Par Gascogne
Le decret n° 2008-361 du 16 avril 2008 "relatif notamment (sic) aux décisions d'irresponsabilité pénale pour cause de trouble mental" vient d'être publié au journal officiel de ce jour.
Sept articles viennent y expliquer comment va s'appliquer cette loi, qui, comme l'a assurément annoncé une toute nouvelle secrétaire d'Etat, ne se range pas du côté des assassins.
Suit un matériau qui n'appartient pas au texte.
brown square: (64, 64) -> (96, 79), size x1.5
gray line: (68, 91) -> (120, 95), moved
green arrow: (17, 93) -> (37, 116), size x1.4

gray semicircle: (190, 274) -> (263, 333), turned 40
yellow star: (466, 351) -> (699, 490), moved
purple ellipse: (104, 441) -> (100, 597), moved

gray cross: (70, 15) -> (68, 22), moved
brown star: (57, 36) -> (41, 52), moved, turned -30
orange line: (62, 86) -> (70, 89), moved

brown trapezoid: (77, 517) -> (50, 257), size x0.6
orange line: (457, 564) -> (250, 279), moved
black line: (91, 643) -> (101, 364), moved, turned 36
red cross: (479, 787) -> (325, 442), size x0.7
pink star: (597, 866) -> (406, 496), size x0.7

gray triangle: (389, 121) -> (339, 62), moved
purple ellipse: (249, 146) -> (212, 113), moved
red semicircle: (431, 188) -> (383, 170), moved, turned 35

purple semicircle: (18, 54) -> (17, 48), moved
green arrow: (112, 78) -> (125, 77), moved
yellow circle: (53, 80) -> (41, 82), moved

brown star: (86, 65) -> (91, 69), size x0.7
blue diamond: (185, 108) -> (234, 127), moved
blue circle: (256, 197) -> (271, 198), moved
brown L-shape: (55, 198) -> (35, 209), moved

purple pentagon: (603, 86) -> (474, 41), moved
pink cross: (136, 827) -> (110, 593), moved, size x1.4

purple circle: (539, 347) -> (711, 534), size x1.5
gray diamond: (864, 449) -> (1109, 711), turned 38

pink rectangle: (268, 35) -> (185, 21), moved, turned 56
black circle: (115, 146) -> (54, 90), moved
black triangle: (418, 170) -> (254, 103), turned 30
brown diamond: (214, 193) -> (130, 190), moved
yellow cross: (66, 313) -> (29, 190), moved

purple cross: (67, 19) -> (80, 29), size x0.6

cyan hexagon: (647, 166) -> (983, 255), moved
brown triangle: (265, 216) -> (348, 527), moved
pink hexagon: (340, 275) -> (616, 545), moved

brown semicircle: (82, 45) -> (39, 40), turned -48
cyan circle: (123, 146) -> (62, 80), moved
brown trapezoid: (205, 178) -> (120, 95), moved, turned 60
Un article 5 s'est cependant sournoisement inséré dans ce texte. Si les deux chapitres du décret (chapitre I : dispositions relatives aux décisions d'irresponsabilité pénale pour cause de trouble mental - chapitre II : dispositions diverses) corroborent l'en-tête du texte, cet article 5 vient donner tout son sens au "notamment" que les services de la Chancellerie ont cru devoir ajouter. En effet, il dispose que "conformément aux dispositions de l'article 122-2 (2°) du code pénal, les articles 706-11 à 706-140 et D 47-27 à D 47-32 du code de procédure pénale, résultant de la loi n° 2008-174 du 25 février 2008 relative à la rétention de sûreté et à la déclaration d'irresponsabilité pénale pour cause de trouble mental et du présent décret, sont immédiatement applicables aux procédures en cours."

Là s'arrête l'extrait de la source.